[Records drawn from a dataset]
------------------------------------------------------------------------
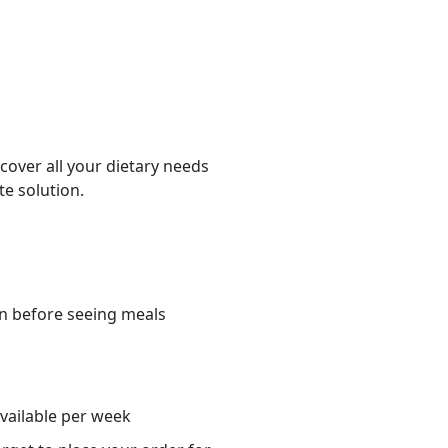
cover all your dietary needs
te solution.
n before seeing meals
s
available per week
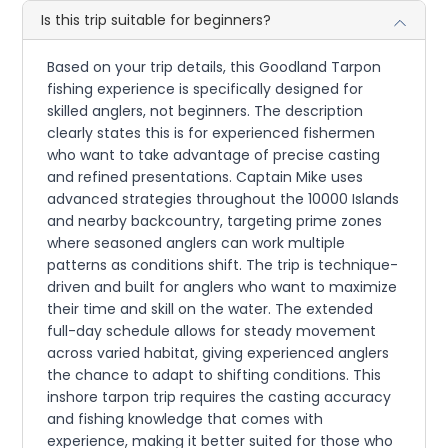
Is this trip suitable for beginners?
Based on your trip details, this Goodland Tarpon
fishing experience is specifically designed for
skilled anglers, not beginners. The description
clearly states this is for experienced fishermen
who want to take advantage of precise casting
and refined presentations. Captain Mike uses
advanced strategies throughout the 10000 Islands
and nearby backcountry, targeting prime zones
where seasoned anglers can work multiple
patterns as conditions shift. The trip is technique-
driven and built for anglers who want to maximize
their time and skill on the water. The extended
full-day schedule allows for steady movement
across varied habitat, giving experienced anglers
the chance to adapt to shifting conditions. This
inshore tarpon trip requires the casting accuracy
and fishing knowledge that comes with
experience, making it better suited for those who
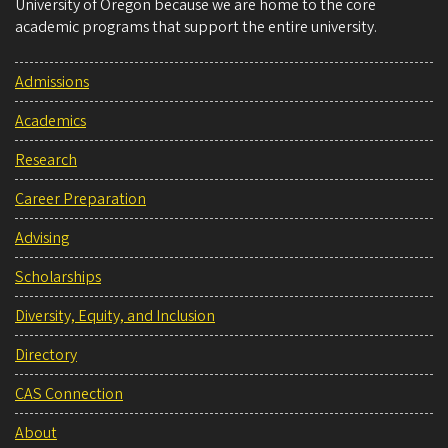
University of Oregon because we are home to the core
academic programs that support the entire university.
Admissions
Academics
Research
Career Preparation
Advising
Scholarships
Diversity, Equity, and Inclusion
Directory
CAS Connection
About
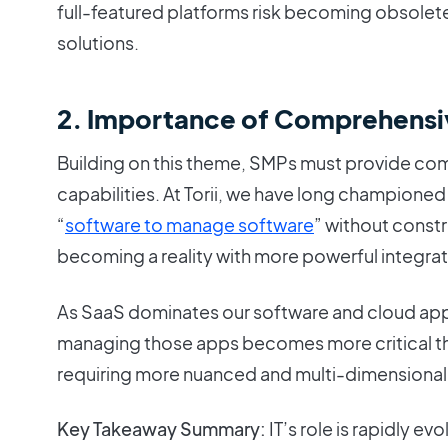
full-featured platforms risk becoming obsolete
solutions.
2. Importance of Comprehensi
Building on this theme, SMPs must provide comp
capabilities. At Torii, we have long champione
“
software to manage software
” without constra
becoming a reality with more powerful integrat
As SaaS dominates our software and cloud ap
managing those apps becomes more critical th
requiring more nuanced and multi-dimensional
Key Takeaway Summary:
IT’s role is rapidly ev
------------------------------------------------------------------------
● Task to carry out: Transcribe the records above exactly, skipping pictures.

● Response to this task:
cover all your dietary needs
te solution.
n before seeing meals
s
available per week
Is this trip suitable for beginners?
Based on your trip details, this Goodland Tarpon
fishing experience is specifically designed for
skilled anglers, not beginners. The description
clearly states this is for experienced fishermen
who want to take advantage of precise casting
and refined presentations. Captain Mike uses
advanced strategies throughout the 10000 Islands
and nearby backcountry, targeting prime zones
where seasoned anglers can work multiple
patterns as conditions shift. The trip is technique-
driven and built for anglers who want to maximize
their time and skill on the water. The extended
full-day schedule allows for steady movement
across varied habitat, giving experienced anglers
the chance to adapt to shifting conditions. This
inshore tarpon trip requires the casting accuracy
and fishing knowledge that comes with
experience, making it better suited for those who
University of Oregon because we are home to the core
academic programs that support the entire university.
Admissions
Academics
Research
Career Preparation
Advising
Scholarships
Diversity, Equity, and Inclusion
Directory
CAS Connection
About
full-featured platforms risk becoming obsolete
solutions.
2. Importance of Comprehensi
Building on this theme, SMPs must provide comp
capabilities. At Torii, we have long champione
“
software to manage software
” without constra
becoming a reality with more powerful integrat
As SaaS dominates our software and cloud ap
managing those apps becomes more critical th
requiring more nuanced and multi-dimensional
Key Takeaway Summary:
IT’s role is rapidly ev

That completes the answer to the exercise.